Input data:
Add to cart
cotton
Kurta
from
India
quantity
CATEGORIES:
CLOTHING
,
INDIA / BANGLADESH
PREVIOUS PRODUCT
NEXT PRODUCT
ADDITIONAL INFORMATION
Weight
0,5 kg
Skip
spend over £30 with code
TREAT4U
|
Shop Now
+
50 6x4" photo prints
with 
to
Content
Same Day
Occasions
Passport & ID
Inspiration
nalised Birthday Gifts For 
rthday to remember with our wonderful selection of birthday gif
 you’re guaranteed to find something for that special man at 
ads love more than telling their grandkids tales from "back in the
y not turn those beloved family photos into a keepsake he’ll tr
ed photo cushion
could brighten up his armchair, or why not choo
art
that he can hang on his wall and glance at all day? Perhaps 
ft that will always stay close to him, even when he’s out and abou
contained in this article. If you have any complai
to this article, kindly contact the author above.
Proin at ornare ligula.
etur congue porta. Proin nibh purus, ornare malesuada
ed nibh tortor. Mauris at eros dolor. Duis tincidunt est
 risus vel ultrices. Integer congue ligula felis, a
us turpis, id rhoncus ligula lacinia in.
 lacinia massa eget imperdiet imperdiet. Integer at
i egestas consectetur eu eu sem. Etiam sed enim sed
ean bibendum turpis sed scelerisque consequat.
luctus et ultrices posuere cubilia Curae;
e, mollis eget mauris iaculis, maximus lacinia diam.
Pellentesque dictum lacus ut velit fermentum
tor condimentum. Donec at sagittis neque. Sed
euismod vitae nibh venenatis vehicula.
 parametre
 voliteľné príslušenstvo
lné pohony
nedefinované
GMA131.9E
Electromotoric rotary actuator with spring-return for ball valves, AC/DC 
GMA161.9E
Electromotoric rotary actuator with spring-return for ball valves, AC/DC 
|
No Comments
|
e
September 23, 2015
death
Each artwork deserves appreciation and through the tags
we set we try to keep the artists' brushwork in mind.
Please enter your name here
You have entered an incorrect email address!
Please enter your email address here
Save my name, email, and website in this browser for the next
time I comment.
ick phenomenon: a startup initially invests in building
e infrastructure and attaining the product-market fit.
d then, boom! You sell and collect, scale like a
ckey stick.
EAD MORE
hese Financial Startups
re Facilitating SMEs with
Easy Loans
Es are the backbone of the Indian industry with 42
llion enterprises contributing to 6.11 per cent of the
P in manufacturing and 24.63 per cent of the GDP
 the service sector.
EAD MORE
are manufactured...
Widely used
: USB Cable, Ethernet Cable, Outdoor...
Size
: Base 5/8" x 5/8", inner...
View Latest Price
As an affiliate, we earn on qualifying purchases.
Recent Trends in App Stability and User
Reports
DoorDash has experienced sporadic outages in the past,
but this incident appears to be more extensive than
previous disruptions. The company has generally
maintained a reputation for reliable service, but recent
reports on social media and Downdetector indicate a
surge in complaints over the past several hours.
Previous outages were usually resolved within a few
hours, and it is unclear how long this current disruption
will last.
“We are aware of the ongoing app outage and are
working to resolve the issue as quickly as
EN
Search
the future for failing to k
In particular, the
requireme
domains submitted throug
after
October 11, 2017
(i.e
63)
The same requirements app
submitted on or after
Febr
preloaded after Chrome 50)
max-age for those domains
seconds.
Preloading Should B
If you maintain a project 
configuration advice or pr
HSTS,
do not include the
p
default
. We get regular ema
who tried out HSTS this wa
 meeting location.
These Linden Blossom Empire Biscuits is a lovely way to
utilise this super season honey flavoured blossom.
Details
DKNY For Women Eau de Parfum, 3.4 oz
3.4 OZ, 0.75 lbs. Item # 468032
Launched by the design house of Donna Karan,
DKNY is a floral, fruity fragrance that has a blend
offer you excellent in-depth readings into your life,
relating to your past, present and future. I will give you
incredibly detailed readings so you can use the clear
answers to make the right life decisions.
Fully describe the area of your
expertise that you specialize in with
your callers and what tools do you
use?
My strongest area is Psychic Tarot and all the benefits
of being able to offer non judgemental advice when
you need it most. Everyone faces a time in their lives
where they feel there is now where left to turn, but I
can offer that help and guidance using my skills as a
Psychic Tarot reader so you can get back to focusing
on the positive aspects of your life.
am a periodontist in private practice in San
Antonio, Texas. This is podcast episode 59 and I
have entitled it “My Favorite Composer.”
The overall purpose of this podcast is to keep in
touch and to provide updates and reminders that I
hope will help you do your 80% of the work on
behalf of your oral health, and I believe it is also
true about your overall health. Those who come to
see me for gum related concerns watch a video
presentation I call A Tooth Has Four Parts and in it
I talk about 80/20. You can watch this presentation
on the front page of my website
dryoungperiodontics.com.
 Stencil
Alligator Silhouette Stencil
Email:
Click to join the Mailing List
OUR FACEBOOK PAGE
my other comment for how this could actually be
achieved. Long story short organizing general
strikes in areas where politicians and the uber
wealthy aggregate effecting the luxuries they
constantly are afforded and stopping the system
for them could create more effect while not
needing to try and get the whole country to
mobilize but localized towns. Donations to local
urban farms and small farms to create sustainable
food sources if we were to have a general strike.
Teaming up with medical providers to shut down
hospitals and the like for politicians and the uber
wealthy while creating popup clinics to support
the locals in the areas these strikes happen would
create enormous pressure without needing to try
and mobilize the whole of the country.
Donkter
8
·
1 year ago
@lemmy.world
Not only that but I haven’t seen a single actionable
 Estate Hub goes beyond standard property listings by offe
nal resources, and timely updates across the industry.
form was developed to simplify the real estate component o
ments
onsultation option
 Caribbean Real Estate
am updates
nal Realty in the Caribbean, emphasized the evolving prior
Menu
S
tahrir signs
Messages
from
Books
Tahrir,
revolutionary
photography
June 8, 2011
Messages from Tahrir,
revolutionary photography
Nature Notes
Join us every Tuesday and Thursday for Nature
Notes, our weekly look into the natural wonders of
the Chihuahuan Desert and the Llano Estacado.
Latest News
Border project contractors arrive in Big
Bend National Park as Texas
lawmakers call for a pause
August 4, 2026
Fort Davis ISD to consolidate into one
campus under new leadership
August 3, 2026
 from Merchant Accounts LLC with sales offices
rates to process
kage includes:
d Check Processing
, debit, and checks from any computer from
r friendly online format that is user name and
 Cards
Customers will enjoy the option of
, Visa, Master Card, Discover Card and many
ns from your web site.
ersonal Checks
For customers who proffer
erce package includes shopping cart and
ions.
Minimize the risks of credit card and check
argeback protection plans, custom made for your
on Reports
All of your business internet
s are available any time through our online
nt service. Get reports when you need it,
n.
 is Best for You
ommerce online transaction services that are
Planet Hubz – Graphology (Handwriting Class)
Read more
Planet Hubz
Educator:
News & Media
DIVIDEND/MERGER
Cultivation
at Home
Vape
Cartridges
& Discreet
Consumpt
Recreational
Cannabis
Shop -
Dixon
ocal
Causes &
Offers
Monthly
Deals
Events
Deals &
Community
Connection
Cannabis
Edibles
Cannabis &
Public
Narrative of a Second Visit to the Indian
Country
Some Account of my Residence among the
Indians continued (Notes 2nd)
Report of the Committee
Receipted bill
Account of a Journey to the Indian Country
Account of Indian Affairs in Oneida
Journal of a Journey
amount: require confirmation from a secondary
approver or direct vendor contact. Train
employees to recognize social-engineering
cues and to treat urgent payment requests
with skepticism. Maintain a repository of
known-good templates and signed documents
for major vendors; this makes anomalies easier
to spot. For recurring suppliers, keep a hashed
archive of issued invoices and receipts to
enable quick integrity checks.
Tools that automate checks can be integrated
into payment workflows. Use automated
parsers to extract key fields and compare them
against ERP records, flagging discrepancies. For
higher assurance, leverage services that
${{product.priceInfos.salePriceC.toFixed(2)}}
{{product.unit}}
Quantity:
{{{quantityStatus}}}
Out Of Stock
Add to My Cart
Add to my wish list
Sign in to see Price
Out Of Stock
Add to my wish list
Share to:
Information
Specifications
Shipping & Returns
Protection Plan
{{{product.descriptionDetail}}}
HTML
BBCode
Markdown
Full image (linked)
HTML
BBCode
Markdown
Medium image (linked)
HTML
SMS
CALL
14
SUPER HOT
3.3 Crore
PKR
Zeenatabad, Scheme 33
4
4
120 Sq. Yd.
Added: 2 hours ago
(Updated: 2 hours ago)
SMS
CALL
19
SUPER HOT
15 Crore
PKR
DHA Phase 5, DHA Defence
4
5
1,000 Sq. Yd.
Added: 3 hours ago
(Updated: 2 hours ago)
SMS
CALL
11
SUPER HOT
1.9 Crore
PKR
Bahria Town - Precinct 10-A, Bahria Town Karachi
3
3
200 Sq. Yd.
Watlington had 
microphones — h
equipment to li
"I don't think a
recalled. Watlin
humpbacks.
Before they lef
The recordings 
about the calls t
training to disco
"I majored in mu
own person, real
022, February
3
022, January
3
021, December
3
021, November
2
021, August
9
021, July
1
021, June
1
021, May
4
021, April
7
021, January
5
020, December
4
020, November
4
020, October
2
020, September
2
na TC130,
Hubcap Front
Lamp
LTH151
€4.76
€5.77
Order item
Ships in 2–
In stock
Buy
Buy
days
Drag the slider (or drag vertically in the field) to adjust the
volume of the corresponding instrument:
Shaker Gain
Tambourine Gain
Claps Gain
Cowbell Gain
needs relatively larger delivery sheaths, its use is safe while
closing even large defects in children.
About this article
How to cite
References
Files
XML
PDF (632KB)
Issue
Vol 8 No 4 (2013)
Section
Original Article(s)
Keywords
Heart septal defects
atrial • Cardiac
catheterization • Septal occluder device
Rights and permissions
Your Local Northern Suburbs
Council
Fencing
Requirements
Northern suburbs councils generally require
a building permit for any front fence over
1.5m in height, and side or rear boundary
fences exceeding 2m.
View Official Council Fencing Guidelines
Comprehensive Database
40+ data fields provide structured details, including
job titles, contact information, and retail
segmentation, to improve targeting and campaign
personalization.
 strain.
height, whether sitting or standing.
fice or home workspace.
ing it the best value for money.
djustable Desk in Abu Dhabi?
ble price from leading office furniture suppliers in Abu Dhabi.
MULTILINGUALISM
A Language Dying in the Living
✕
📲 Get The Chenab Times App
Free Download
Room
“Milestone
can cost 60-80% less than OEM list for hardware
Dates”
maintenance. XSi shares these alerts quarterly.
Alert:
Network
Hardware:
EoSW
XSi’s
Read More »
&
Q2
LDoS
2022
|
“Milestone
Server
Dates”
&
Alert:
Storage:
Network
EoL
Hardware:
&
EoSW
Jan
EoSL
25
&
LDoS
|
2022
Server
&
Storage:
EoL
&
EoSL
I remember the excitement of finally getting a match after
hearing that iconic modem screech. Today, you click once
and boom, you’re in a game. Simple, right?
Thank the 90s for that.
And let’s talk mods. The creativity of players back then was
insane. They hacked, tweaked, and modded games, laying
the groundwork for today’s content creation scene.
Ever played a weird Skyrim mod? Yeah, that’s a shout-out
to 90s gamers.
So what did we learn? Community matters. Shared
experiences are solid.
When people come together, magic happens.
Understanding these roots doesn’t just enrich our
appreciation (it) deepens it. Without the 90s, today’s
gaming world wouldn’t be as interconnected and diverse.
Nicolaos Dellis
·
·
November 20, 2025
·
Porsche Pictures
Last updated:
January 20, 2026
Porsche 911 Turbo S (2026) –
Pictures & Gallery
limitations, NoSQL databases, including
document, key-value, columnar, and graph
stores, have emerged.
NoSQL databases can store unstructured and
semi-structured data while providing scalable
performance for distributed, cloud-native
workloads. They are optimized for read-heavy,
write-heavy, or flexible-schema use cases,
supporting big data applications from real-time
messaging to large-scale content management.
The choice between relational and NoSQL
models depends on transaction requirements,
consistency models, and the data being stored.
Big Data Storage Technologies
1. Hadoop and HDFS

Assignment:
All lines with the string "Nature" must be copied from the data.

Exercise output:
Nature Notes
Join us every Tuesday and Thursday for Nature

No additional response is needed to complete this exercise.